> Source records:

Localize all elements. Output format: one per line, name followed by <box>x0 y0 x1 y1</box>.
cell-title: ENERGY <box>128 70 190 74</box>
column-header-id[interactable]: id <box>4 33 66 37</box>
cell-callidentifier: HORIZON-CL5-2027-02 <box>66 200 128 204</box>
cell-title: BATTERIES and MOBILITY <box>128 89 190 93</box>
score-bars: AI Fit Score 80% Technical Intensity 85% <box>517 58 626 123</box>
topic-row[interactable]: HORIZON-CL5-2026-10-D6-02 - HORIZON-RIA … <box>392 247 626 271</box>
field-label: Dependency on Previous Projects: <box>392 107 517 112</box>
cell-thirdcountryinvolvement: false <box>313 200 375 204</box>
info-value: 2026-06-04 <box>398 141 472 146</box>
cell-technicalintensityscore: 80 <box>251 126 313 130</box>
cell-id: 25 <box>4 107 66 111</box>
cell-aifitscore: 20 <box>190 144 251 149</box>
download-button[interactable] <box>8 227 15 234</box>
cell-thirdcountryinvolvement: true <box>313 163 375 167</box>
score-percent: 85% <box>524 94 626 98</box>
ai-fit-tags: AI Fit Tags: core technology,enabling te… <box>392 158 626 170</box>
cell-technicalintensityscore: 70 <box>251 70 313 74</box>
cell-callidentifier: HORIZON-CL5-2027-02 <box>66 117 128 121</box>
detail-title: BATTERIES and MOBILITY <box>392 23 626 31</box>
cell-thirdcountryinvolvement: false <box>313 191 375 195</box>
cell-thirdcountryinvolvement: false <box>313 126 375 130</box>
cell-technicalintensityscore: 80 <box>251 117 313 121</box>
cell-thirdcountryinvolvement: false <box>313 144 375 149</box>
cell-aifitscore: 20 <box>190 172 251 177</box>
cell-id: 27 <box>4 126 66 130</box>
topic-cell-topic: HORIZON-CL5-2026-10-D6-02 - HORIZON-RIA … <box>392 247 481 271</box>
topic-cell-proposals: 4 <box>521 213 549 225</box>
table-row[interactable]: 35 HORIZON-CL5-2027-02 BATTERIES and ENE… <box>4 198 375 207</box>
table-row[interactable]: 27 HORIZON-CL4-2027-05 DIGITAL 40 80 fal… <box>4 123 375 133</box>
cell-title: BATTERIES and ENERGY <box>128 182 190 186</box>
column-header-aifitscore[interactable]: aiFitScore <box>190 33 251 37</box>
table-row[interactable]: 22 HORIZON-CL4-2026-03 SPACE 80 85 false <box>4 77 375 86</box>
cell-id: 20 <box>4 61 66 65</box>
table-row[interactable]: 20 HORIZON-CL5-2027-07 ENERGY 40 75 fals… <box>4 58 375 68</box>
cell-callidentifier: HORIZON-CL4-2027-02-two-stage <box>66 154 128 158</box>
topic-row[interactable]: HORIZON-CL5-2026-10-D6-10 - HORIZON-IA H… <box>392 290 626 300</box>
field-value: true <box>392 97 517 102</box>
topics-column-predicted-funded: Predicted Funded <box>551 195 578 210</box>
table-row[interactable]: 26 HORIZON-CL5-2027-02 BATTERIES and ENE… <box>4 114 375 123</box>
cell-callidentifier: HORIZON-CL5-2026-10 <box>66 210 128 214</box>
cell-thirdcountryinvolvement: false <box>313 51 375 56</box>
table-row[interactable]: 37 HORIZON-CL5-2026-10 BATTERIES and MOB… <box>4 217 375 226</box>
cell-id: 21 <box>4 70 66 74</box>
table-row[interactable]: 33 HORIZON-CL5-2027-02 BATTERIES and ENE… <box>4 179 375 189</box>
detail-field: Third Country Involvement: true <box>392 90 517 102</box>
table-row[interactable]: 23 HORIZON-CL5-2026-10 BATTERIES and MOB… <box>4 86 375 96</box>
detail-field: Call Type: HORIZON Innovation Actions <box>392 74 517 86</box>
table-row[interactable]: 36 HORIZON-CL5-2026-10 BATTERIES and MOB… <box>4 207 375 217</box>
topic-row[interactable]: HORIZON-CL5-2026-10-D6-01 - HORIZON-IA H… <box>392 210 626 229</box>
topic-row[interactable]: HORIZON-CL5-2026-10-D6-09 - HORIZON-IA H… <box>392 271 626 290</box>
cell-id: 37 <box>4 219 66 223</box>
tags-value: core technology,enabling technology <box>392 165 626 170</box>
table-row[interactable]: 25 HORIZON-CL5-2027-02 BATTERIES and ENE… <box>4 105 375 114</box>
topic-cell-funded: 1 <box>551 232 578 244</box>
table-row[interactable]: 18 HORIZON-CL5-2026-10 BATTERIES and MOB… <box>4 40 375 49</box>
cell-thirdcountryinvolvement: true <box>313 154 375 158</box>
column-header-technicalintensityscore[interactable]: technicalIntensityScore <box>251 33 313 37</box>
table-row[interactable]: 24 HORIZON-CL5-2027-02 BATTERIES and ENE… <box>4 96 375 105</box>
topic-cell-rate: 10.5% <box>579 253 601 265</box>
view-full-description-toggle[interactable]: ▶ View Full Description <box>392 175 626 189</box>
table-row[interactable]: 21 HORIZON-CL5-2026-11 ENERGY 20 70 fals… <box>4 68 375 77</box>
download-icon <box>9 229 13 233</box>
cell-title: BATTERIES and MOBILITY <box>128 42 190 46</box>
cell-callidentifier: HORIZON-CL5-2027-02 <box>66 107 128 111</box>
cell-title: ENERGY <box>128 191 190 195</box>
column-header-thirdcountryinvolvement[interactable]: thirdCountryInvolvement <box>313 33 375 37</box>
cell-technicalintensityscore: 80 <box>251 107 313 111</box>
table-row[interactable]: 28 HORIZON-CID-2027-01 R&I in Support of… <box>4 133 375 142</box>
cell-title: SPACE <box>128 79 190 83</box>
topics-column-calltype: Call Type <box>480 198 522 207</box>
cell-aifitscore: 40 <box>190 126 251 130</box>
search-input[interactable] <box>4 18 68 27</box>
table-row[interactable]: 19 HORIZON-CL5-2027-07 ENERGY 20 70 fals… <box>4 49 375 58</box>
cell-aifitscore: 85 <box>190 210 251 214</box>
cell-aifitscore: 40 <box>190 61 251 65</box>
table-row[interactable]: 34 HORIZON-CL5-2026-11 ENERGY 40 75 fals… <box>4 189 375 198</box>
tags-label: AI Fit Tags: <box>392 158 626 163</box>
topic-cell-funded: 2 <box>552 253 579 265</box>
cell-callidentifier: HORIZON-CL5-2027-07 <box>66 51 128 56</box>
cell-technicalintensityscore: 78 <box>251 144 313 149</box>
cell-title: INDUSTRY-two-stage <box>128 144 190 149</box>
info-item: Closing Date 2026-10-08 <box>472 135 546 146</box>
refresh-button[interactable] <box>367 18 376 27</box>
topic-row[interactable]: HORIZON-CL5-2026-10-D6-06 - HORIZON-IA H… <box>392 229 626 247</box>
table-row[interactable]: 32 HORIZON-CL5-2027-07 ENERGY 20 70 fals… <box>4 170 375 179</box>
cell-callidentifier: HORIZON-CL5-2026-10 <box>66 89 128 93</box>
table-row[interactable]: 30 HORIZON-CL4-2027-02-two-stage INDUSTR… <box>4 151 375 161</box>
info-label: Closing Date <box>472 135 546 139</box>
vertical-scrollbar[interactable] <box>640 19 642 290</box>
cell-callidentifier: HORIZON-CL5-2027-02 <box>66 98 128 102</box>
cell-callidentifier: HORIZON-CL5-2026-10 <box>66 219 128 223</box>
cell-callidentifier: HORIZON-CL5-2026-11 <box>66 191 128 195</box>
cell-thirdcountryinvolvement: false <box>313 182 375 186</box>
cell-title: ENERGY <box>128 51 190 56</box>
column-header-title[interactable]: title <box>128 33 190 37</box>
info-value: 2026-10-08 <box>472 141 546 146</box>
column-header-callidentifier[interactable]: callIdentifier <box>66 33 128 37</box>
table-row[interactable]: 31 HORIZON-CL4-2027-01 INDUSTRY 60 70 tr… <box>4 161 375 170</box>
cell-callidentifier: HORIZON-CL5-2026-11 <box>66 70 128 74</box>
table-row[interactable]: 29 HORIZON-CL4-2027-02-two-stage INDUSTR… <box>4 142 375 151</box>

> Problem statement: Starting from the records above, copy each line where the string "tags" is found.

> Response area:
ai-fit-tags: AI Fit Tags: core technology,enabling te… <box>392 158 626 170</box>
tags-value: core technology,enabling technology <box>392 165 626 170</box>
tags-label: AI Fit Tags: <box>392 158 626 163</box>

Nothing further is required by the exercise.